Dependence of Intracellular ATP/GTP of Astrocyte Membrane Potential Responses to Oxygen and Glucose Deprivation
In the absence of ATP/GTP in the electrode solution, we surprisingly found 50% depolarization in OGD and a persistent hyperpolarization upon reperfusion (Figure 6A). Since the intracellular chloride in our study was low, 6 mmol/L, activation of intracellular ATP-dependent volume-sensitive anion channels was unlikely to account for it (Inoue and Okada, 2007), as ATP-dependent volume-sensitive anion channels inhibition should result in a further Vm depolarization. Although a higher [Cl−]i of ~40 mmol/L has been reported in primary cultures (Kimelberg, 1990), we used a [Cl−]i according to an in vivo study wherein the intracellular chloride concentration in ‘glia’ was measured at ~6 mmol/L (Ballanyi et al, 1987). The altered astrocyte OGD response with omission of ATP/GTP from the pipette could be due to the involvement of a recently discovered leak two-pore domain K+ channel family, which we have found in parallel studies to be present in mature astrocyte K+ conductance (Zhou M et al, unpublished data). Modulation of twik (weak inwardly rectifying K+ channel)-related acid-sensitive K+ channel-1 (TASK-1), one of the two-pore domain K+ channel isoforms, by intracellular GTP-dependent active Gαq subunits has been shown recently by Chen et al (2006). Nevertheless, definitive answers to this intriguing observation require further studies.

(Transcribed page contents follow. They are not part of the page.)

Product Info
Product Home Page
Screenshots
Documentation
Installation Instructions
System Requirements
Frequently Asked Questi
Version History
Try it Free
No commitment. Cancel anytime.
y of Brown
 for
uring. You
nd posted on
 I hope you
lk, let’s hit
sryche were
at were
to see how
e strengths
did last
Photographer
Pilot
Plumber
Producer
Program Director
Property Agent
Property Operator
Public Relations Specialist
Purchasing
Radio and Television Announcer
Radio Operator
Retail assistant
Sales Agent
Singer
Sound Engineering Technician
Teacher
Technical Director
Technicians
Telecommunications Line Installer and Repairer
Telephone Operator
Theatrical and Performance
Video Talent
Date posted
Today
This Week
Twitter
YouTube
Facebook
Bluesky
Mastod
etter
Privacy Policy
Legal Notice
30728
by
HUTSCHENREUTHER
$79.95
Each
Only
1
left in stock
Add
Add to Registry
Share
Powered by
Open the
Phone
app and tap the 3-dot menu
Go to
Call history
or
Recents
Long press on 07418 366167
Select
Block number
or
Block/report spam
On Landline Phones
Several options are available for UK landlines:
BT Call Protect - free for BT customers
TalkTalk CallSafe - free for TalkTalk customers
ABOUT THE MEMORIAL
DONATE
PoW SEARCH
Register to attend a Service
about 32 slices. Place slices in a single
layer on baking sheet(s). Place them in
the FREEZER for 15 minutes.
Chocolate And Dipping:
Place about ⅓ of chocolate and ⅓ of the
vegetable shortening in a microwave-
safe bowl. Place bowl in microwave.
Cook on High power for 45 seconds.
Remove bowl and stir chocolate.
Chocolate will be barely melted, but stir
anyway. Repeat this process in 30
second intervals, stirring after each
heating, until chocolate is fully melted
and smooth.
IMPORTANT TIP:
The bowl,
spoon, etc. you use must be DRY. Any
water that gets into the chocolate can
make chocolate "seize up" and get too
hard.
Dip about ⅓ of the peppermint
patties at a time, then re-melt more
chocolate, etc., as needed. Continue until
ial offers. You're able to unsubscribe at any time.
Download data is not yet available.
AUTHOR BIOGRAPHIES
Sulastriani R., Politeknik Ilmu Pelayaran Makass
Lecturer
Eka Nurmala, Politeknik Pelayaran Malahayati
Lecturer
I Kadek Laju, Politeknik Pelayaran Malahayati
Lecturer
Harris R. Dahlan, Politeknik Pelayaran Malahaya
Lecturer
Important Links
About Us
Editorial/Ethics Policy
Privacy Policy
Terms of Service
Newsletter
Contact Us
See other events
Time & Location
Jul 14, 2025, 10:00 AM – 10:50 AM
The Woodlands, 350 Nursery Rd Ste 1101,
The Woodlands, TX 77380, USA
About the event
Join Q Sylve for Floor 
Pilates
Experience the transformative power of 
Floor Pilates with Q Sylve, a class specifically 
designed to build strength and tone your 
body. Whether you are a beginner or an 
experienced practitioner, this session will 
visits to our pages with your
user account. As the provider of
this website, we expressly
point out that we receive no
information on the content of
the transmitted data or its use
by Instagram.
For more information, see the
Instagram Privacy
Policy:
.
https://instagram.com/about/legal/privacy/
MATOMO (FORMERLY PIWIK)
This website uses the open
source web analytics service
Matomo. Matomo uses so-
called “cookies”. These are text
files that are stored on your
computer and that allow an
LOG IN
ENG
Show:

Astrocytes are Electrophysiologically more Resilient to Oxygen and Glucose Deprivation Insults
The fact that OGD-induced astrocyte Vm depolarization was always fully recoverable from a 30-min OGD treatment is in sharp contrast to the neuronal response, wherein maximum tolerance of hippocampal neurons to OGD was 10 to 15 mins (Zhang HQ et al, unpublished data). A possible explanation for this difference lies in the high-density expression of various voltage-gated ion channels and ionotropic glutamate receptors in neurons, but not in astrocytes. Although these channels and receptors are required for neuronal signaling in the physiologic brain, they are also vulnerable targets of ischemia-induced excessive accumulation of extracellular K+ glutamate-causing neuronal damage.
The resistance of astrocytes to acute OGD insults would allow astrocytes to continue homeostatic functions in the early ischemia brain for maintaining neuronal functions for an average time duration estimated in this study of around 8 to 11 mins. This may be why neurons suffer irreversible damage after an OGD period of 10 to 15 mins.